- _TASK TO COMPLETE_:
Take the lines below between the one holding "TAURO Oberbettbezug Encasing" and the one holding "TAURO Encasing 70x140", inclusive, and copy them exactly. Add nothing.

- _GIVEN DATA_:

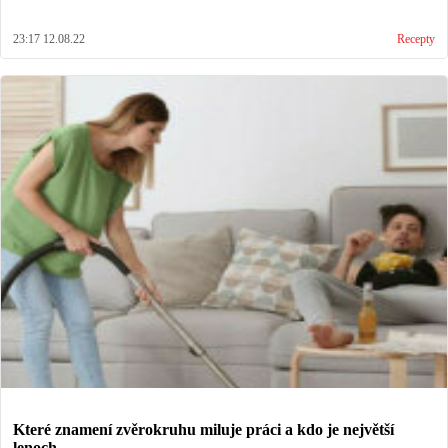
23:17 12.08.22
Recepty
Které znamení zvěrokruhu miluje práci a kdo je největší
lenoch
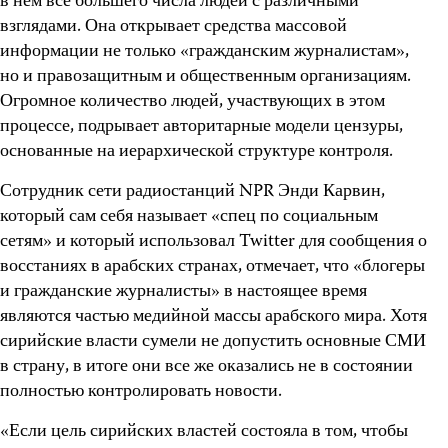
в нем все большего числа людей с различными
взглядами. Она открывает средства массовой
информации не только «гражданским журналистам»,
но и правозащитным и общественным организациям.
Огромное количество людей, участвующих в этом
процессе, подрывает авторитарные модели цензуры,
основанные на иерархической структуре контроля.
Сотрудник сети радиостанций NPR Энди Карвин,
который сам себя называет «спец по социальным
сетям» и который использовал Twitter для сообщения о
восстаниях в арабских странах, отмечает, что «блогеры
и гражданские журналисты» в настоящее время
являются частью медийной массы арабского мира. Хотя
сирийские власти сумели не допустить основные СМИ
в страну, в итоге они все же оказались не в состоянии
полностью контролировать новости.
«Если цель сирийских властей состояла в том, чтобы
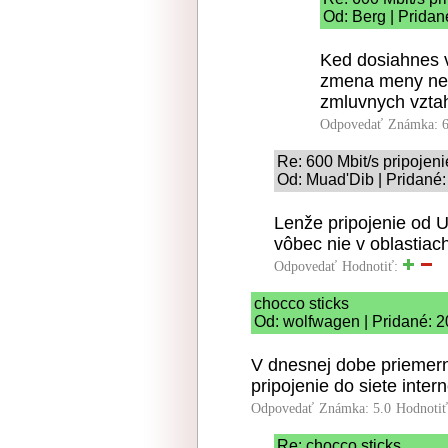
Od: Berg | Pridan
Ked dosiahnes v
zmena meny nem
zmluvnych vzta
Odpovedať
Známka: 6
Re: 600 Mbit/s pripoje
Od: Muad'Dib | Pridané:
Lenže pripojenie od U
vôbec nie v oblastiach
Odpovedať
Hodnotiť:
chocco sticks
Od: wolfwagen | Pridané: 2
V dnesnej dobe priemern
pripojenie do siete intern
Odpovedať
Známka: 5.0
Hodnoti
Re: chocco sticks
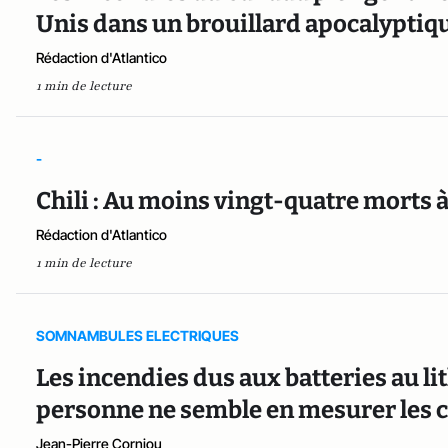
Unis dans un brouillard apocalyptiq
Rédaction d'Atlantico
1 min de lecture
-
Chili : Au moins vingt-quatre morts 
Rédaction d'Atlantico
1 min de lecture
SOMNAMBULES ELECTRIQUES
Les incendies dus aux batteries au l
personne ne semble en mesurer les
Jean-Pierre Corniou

==

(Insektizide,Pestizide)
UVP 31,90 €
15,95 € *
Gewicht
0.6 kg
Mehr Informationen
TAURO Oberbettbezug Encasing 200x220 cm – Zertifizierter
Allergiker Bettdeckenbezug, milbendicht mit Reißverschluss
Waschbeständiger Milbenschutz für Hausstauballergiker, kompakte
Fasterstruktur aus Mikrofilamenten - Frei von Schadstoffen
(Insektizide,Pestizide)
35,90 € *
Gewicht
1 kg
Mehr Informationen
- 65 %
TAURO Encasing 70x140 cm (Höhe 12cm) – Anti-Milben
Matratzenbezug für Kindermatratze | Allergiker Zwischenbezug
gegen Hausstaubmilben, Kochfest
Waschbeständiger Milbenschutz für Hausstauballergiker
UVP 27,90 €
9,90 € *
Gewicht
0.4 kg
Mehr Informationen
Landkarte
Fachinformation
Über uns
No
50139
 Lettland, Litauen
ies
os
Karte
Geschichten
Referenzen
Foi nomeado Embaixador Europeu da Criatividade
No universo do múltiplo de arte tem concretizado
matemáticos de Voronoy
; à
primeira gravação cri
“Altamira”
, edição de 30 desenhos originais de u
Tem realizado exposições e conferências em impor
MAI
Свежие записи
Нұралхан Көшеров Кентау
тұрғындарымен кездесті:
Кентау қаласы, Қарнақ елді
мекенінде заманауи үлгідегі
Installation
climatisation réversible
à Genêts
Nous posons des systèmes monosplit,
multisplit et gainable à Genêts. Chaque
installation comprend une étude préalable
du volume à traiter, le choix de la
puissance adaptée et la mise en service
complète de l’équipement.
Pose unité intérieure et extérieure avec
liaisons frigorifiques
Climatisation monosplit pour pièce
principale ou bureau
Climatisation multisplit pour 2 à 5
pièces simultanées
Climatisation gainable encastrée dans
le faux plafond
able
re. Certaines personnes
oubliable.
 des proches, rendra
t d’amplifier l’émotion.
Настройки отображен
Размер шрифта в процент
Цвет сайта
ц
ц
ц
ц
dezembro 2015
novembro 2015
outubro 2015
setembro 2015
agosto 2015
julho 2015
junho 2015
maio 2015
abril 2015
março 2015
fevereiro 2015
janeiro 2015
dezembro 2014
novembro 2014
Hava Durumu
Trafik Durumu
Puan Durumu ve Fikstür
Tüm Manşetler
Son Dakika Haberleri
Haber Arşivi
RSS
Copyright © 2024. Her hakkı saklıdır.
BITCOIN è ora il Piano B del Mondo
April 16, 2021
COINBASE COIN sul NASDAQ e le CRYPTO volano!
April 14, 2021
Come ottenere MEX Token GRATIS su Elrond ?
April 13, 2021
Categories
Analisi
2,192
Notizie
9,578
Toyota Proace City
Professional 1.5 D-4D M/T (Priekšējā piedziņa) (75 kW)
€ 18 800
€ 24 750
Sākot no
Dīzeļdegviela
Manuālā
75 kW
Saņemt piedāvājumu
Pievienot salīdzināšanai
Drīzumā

- _SOLUTION TO THE EXERCISE_:
TAURO Oberbettbezug Encasing 200x220 cm – Zertifizierter
Allergiker Bettdeckenbezug, milbendicht mit Reißverschluss
Waschbeständiger Milbenschutz für Hausstauballergiker, kompakte
Fasterstruktur aus Mikrofilamenten - Frei von Schadstoffen
(Insektizide,Pestizide)
35,90 € *
Gewicht
1 kg
Mehr Informationen
- 65 %
TAURO Encasing 70x140 cm (Höhe 12cm) – Anti-Milben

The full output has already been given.